Medicinal products affected by disturbances in serum potassium levels: periodic monitoring of serum potassium and ECG is recommended when using losartan/hydrochlorothiazide with medicinal products affected by disturbances in serum potassium levels (such as cardiac glycosides and antiarrhythmic agents), and with medicinal products that may cause ventricular tachycardia «torsades de pointes» (including certain antiarrhythmic agents); hypokalemia is a precipitating factor for ventricular tachycardia «torsades de pointes»:

Class Ia antiarrhythmic agents (e.g., quinidine, hydroquinidine, disopyramide);
Class III antiarrhythmic agents (e.g., amiodarone, sotalol, dofetilide, ibutilide);
Some neuroleptics (e.g., thioridazine, chlorpromazine, levomepromazine, trifluoperazine, zuclopenthixol, sulpiride, sultopride, amisulpride, tiapride, pimozide, haloperidol, droperidol);
Others (e.g., bepridil, cisapride, difemanil, intravenous erythromycin, halofantrine, mizolastine, pentamidine, terfenadine, intravenous vincamine).

Calcium salts. Thiazide diuretics may increase serum calcium levels due to reduced excretion. If calcium-elevating agents are required, serum calcium levels should be monitored and calcium dosage adjusted accordingly.

Interference with laboratory tests

Due to their effect on calcium metabolism, thiazides may interfere with parathyroid function testing (see section "Special precautions for use").

Carbamazepine. Risk of symptomatic hyponatremia. Clinical and biological monitoring is required.

Iodinated contrast media. There is an increased risk of acute renal failure in cases of diuretic-induced dehydration, particularly with high doses of iodinated agents.

The patient's fluid balance should be restored prior to administration of the agent.

Amphotericin B (parenteral), corticosteroids, adrenocorticotropic hormone, stimulant laxatives, and glycyrrhizin (contained in licorice). Hydrochlorothiazide may potentiate electrolyte imbalance, particularly hypokalemia.

Special precautions for use.

Losartan

Angioedema

Patients with a history of angioedema (facial, lip, throat, and/or tongue swelling) should be closely monitored (see section "Adverse effects").
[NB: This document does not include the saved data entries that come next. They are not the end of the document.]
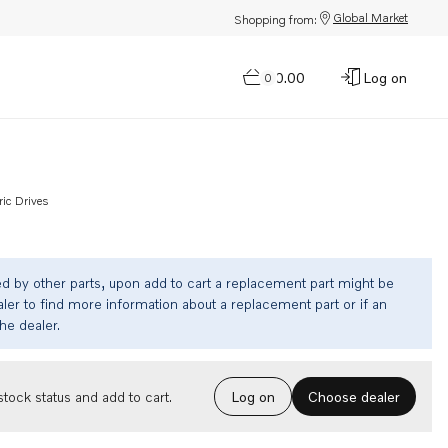
Global Market
Shopping from:
$0.00
Log on
0
ric Drives
ed by other parts, upon add to cart a replacement part might be
ler to find more information about a replacement part or if an
the dealer.
Choose dealer
tock status and add to cart.
Log on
Hypotension and reduced intravascular volume

Symptomatic arterial hypotension may occur in patients who have been intensively treated with diuretics, restricted dietary salt intake, or who have experienced diarrhea or vomiting prior to starting the medication. These conditions should be corrected before initiating treatment (see sections "Dosage and administration", "Contraindications").

Electrolyte imbalances

Electrolyte imbalances are common and require attention, particularly in patients with renal impairment with or without diabetes mellitus. Plasma potassium concentration and creatinine clearance should be carefully monitored, especially in patients with heart failure and creatinine clearance of 30–50 mL/min.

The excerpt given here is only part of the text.